__Aim of the task__:
All lines in the data that hold the word "الرخام" need copying.

__Data shown__:
- - - -

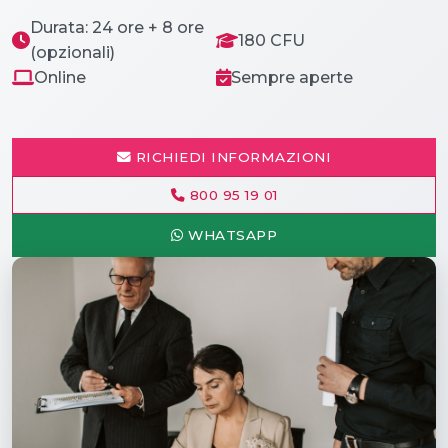
Durata: 24 ore + 8 ore
180 CFU
(opzionali)
Online
Sempre aperte
RICHIEDI INFORMAZIONI
800 95 19 01
WHATSAPP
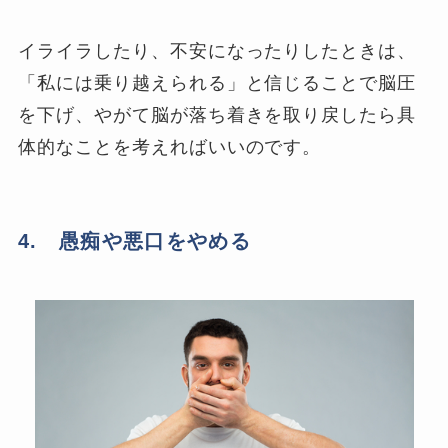
イライラしたり、不安になったりしたときは、
「私には乗り越えられる」と信じることで脳圧
を下げ、やがて脳が落ち着きを取り戻したら具
体的なことを考えればいいのです。
4. 愚痴や悪口をやめる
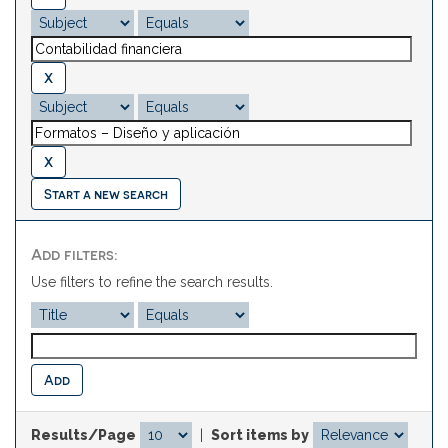
Start a new search
Add filters:
Use filters to refine the search results.
Results/Page
|
Sort items by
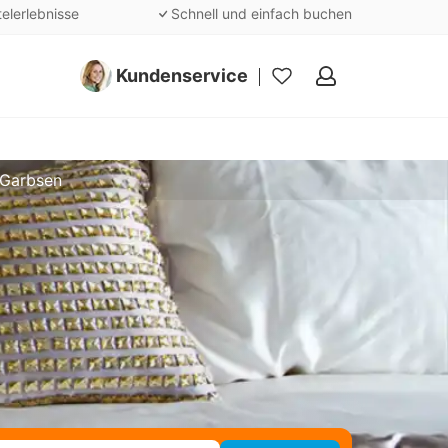
telerlebnisse
Schnell und einfach buchen
Kundenservice
Meine
Favoriten
 Garbsen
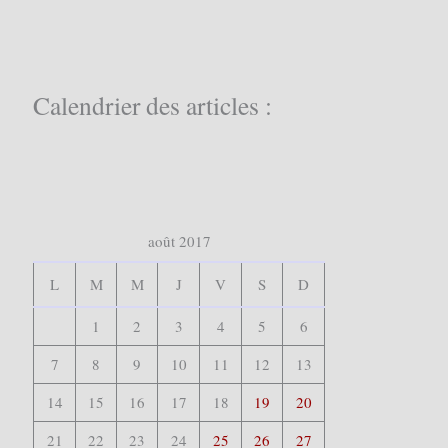
h
e
r
c
Calendrier des articles :
h
e
r
:
août 2017
L
M
M
J
V
S
D
1
2
3
4
5
6
7
8
9
10
11
12
13
14
15
16
17
18
19
20
21
22
23
24
25
26
27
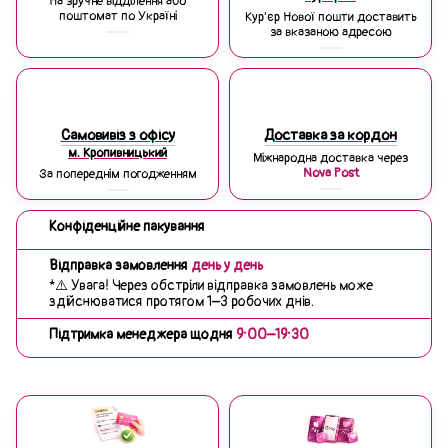
На зручне відділення або
поштомат по Україні
Кур'єр Нової пошти доставить
за вказаною адресою
Самовивіз з офісу
Доставка за кордон
м. Кропивницький
Міжнародна доставка через
Nova Post
За попереднім погодженням
Конфіденційне пакування
Відправка замовлення
день у день
*⚠️ Увага! Через обстріли відправка замовлень може
здійснюватися протягом 1–3 робочих днів.
Підтримка менеджера щодня
9:00–19:30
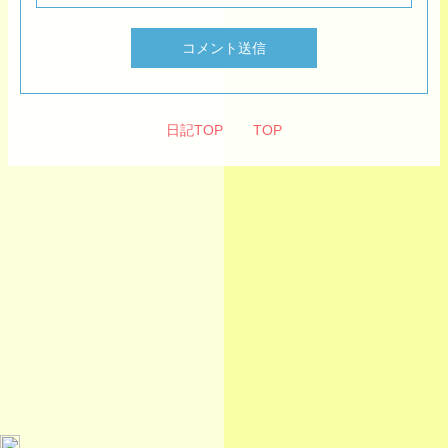
コメント送信
日記TOP
TOP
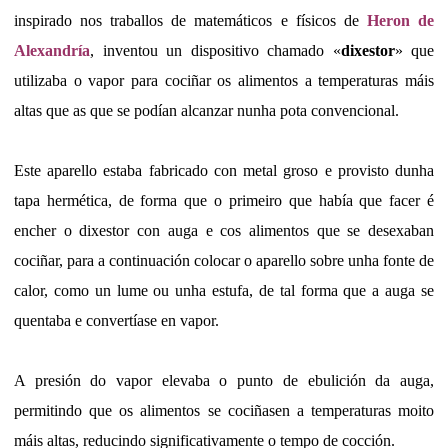
inspirado nos traballos de matemáticos e físicos de
Heron de
Alexandría
, inventou un dispositivo chamado «
dixestor
» que
utilizaba o vapor para cociñar os alimentos a temperaturas máis
altas que as que se podían alcanzar nunha pota convencional.
Este aparello estaba fabricado con metal groso e provisto dunha
tapa hermética, de forma que o primeiro que había que facer é
encher o dixestor con auga e cos alimentos que se desexaban
cociñar, para a continuación colocar o aparello sobre unha fonte de
calor, como un lume ou unha estufa, de tal forma que a auga se
quentaba e convertíase en vapor.
A presión do vapor elevaba o punto de ebulición da auga,
permitindo que os alimentos se cociñasen a temperaturas moito
máis altas, reducindo significativamente o tempo de cocción.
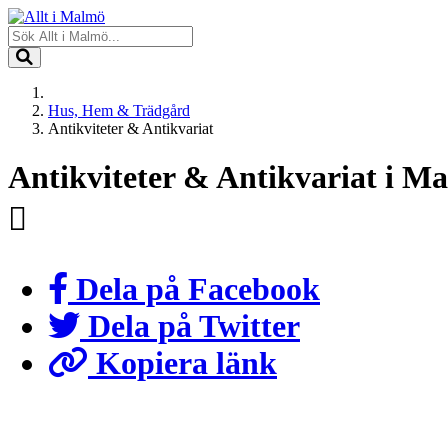
Hus, Hem & Trädgård
Antikviteter & Antikvariat
Antikviteter & Antikvariat i M
Dela på Facebook
Dela på Twitter
Kopiera länk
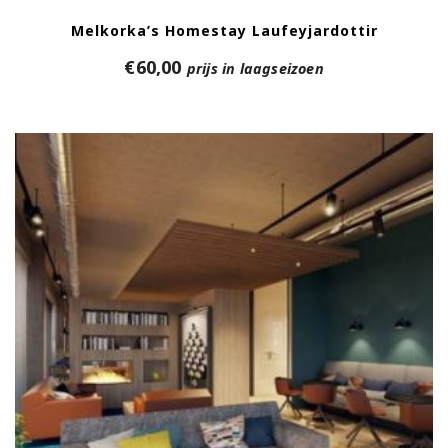
Melkorka’s Homestay Laufeyjardottir
€
60,00
prijs in laagseizoen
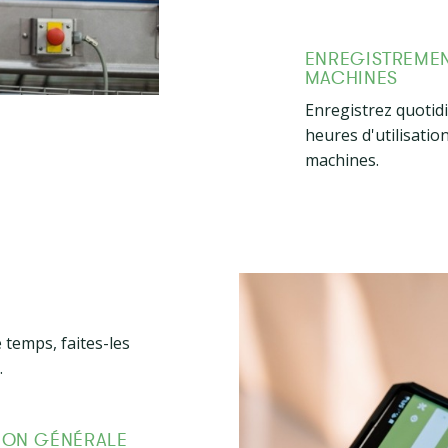
ENREGISTREMEN
MACHINES
Enregistrez quotid
heures d'utilisatio
machines.
 temps, faites-les
.
TION GÉNÉRALE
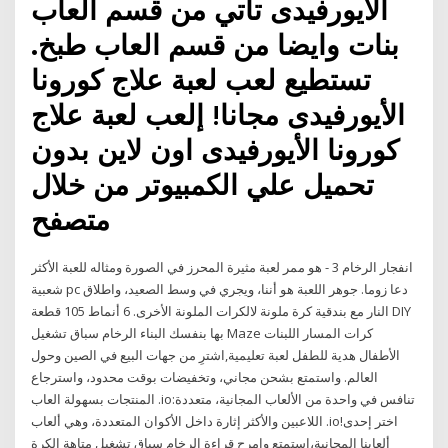
الأيورفيدى تاتي من قسم العاب
بنات وايضا من قسم العاب طبخ.
تستطيع لعب لعبة علاج كورونا
الأيورفيدى مجانا! إلعب لعبة علاج
كورونا الأيورفيدى اون لاين بدون
تحميل علي الكمبيوتر من خلال
متصفح
انفجار الرخام 3 - هو ممر لعبة مثيرة المحرز في الصورة ومثاله للعبة الأكثر
شعبية pc دعا زوما. جوهر اللعبة هو أننا، ويجري في وسط الصعيد، واطلاق
النار مع بندقية كرة ملونة لالكرات الملونة الأخرى. 6 أنماط 105 قطعة DIY
بها بنفسك البناء الرخام سباق تشغيل Maze كرات المسار اللبنات
الأطفال هدية للطفل لعبة تعليمية,اشترِ من جهات البيع في الصين وحول
العالم. واستمتع بشحن مجاني، وتخفيضات بوقت محدود، واسترجاع
المنتجات بسهولة العاب .io:تنافس في واحدة من الألعاب المجانية، متعددة
اللاعبين والأكثر إثارة داخل الأكوان المتعددة، وهي ألعاب .io!اختر إحدى
ألعابنا المجانية،استمتع وامرح قراءة الرخام سباق تشغيل متاهة الكرة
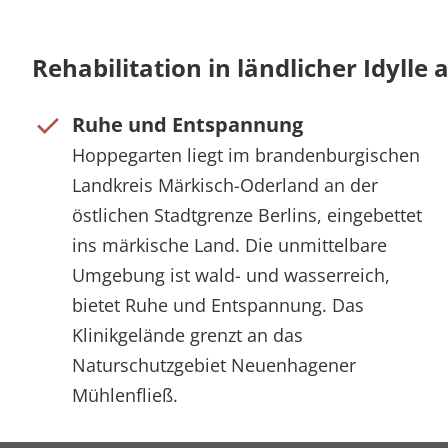
Rehabilitation in ländlicher Idylle
Ruhe und Entspannung
Hoppegarten liegt im brandenburgischen
Landkreis Märkisch-Oderland an der
östlichen Stadtgrenze Berlins, eingebettet
ins märkische Land. Die unmittelbare
Umgebung ist wald- und wasserreich,
bietet Ruhe und Entspannung. Das
Klinikgelände grenzt an das
Naturschutzgebiet Neuenhagener
Mühlenfließ.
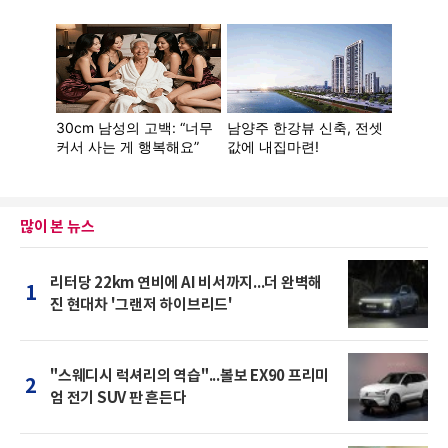
많이 본 뉴스
리터당 22km 연비에 AI 비서까지...더 완벽해
1
진 현대차 '그랜저 하이브리드'
"스웨디시 럭셔리의 역습"...볼보 EX90 프리미
2
엄 전기 SUV 판 흔든다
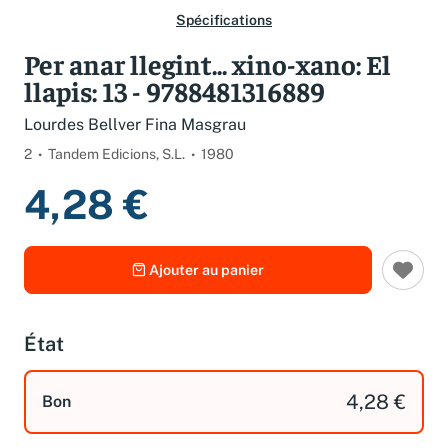
Spécifications
Per anar llegint... xino-xano: El
llapis: 13 - 9788481316889
Lourdes Bellver Fina Masgrau
2
Tandem Edicions, S.L.
1980
4,28 €
Ajouter au panier
État
4,28 €
Bon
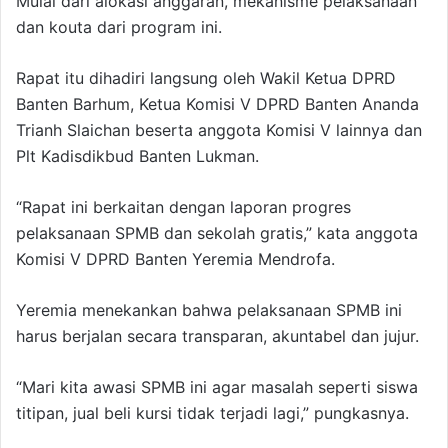
Mulai dari alokasi anggaran, mekanisme pelaksanaan
dan kouta dari program ini.
Rapat itu dihadiri langsung oleh Wakil Ketua DPRD
Banten Barhum, Ketua Komisi V DPRD Banten Ananda
Trianh Slaichan beserta anggota Komisi V lainnya dan
Plt Kadisdikbud Banten Lukman.
“Rapat ini berkaitan dengan laporan progres
pelaksanaan SPMB dan sekolah gratis,” kata anggota
Komisi V DPRD Banten Yeremia Mendrofa.
Yeremia menekankan bahwa pelaksanaan SPMB ini
harus berjalan secara transparan, akuntabel dan jujur.
“Mari kita awasi SPMB ini agar masalah seperti siswa
titipan, jual beli kursi tidak terjadi lagi,” pungkasnya.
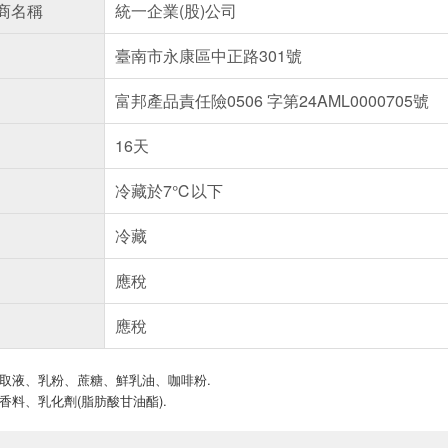
商名稱
統一企業(股)公司
臺南市永康區中正路301號
富邦產品責任險0506 字第24AML0000705號
16天
冷藏於7℃以下
冷藏
應稅
應稅
萃取液、乳粉、蔗糖、鮮乳油、咖啡粉.
香料、乳化劑(脂肪酸甘油酯).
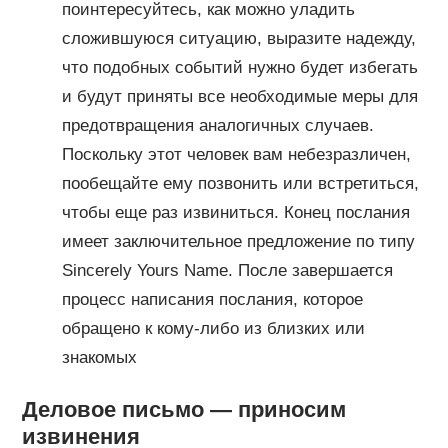
поинтересуйтесь, как можно уладить
сложившуюся ситуацию, выразите надежду,
что подобных событий нужно будет избегать
и будут приняты все необходимые меры для
предотвращения аналогичных случаев.
Поскольку этот человек вам небезразличен,
пообещайте ему позвонить или встретиться,
чтобы еще раз извиниться. Конец послания
имеет заключительное предложение по типу
Sincerely Yours Name. После завершается
процесс написания послания, которое
обращено к кому-либо из близких или
знакомых
Деловое письмо — приносим
извинения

- - - -

__Answer box__:
انفجار الرخام 3 - هو ممر لعبة مثيرة المحرز في الصورة ومثاله للعبة الأكثر
بها بنفسك البناء الرخام سباق تشغيل Maze كرات المسار اللبنات
ألعابنا المجانية،استمتع وامرح قراءة الرخام سباق تشغيل متاهة الكرة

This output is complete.